A corporation growing math benchmarks for AI didn’t disclose that it had obtained funding from OpenAI till comparatively lately, drawing allegations of impropriety from some within the AI group.
Epoch AI, a nonprofit primarily funded by Open Philanthropy, a analysis and grantmaking basis, revealed on December 20 that OpenAI had supported the creation of FrontierMath. FrontierMath, a take a look at with expert-level issues designed to measure an AI’s mathematical expertise, was one of many benchmarks OpenAI used to demo its upcoming flagship AI, o3.
In a publish on the discussion board LessWrong, a contractor for Epoch AI going by the username “Meemi” says that many contributors to the FrontierMath benchmark weren’t knowledgeable of OpenAI’s involvement till it was made public.
“The communication about this has been non-transparent,” Meemi wrote. “In my opinion Epoch AI ought to have disclosed OpenAI funding, and contractors ought to have clear details about the potential of their work getting used for capabilities, when selecting whether or not to work on a benchmark.”
On social media, some customers raised issues that the secrecy may erode FrontierMath’s popularity as an goal benchmark. Along with backing FrontierMath, OpenAI had visibility into lots of the issues and options within the benchmark — a undeniable fact that Epoch AI didn’t disclose previous to December 20, when o3 was introduced.
In a publish on X, Stanford PhD arithmetic pupil Carina Hong additionally alleged that OpenAI has privileged entry to FrontierMath because of its association with Epoch AI, and that this isn’t sitting properly with some contributors.
“Six mathematicians who considerably contributed to the FrontierMath benchmark confirmed [to me] … that they’re unaware that OpenAI may have unique entry to this benchmark (and others gained’t),” Hong mentioned. “Most specific they don’t seem to be certain they’d have contributed had they identified.”

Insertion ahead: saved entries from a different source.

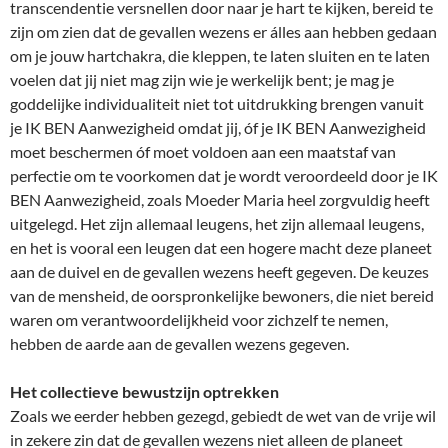
transcendentie versnellen door naar je hart te kijken, bereid te
zijn om zien dat de gevallen wezens er álles aan hebben gedaan
om je jouw hartchakra, die kleppen, te laten sluiten en te laten
voelen dat jij niet mag zijn wie je werkelijk bent; je mag je
goddelijke individualiteit niet tot uitdrukking brengen vanuit
je IK BEN Aanwezigheid omdat jij, óf je IK BEN Aanwezigheid
moet beschermen óf moet voldoen aan een maatstaf van
perfectie om te voorkomen dat je wordt veroordeeld door je IK
BEN Aanwezigheid, zoals Moeder Maria heel zorgvuldig heeft
uitgelegd. Het zijn allemaal leugens, het zijn allemaal leugens,
en het is vooral een leugen dat een hogere macht deze planeet
aan de duivel en de gevallen wezens heeft gegeven. De keuzes
van de mensheid, de oorspronkelijke bewoners, die niet bereid
waren om verantwoordelijkheid voor zichzelf te nemen,
hebben de aarde aan de gevallen wezens gegeven.
Het collectieve bewustzijn optrekken
Zoals we eerder hebben gezegd, gebiedt de wet van de vrije wil
in zekere zin dat de gevallen wezens niet alleen de planeet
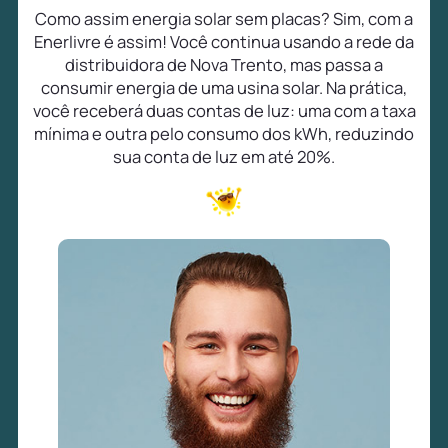
Como assim energia solar sem placas? Sim, com a
Enerlivre é assim! Você continua usando a rede da
distribuidora de Nova Trento, mas passa a
consumir energia de uma usina solar. Na prática,
você receberá duas contas de luz: uma com a taxa
mínima e outra pelo consumo dos kWh, reduzindo
sua conta de luz em até 20%.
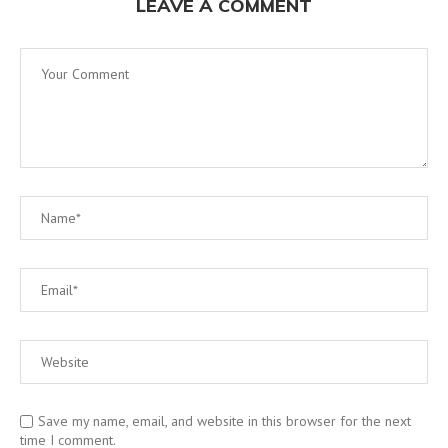
LEAVE A COMMENT
Save my name, email, and website in this browser for the next
time I comment.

In a reply to Meemi’s publish, Tamay Besiroglu, affiliate director of Epoch AI and one of many group’s co-founders, asserted that the integrity of FrontierMath hadn’t been compromised, however admitted that Epoch AI “made a mistake” in not being extra clear.
“We have been restricted from disclosing the partnership till across the time o3 launched, and in hindsight we should always have negotiated more durable for the flexibility to be clear to the benchmark contributors as quickly as doable,” Besiroglu wrote. “Our mathematicians deserved to know who might need entry to their work. Regardless that we have been contractually restricted in what let’s imagine, we should always have made transparency with our contributors a non-negotiable a part of our settlement with OpenAI.”
Besiroglu added that whereas OpenAI has entry to FrontierMath, it has a “verbal settlement” with Epoch AI to not use FrontierMath’s downside set to coach its AI. (Coaching an AI on FrontierMath could be akin to educating to the take a look at.) Epoch AI additionally has a “separate holdout set” that serves as an extra safeguard for impartial verification of FrontierMath benchmark outcomes, Besiroglu mentioned.
“OpenAI has … been absolutely supportive of our determination to take care of a separate, unseen holdout set,” Besiroglu wrote.
Nonetheless, muddying the waters, Epoch AI lead mathematician Ellot Glazer famous in a publish on Reddit that Epoch AI hasn’t be capable of independently confirm OpenAI’s FrontierMath o3 outcomes.
“My private opinion is that [OpenAI’s] rating is legit (i.e., they didn’t practice on the dataset), and that they don’t have any incentive to lie about inner benchmarking performances,” Glazer mentioned. “Nonetheless, we are able to’t vouch for them till our impartial analysis is full.”
The saga is but one other instance of the problem of growing empirical benchmarks to guage AI — and securing the mandatory assets for benchmark growth with out creating the notion of conflicts of curiosity.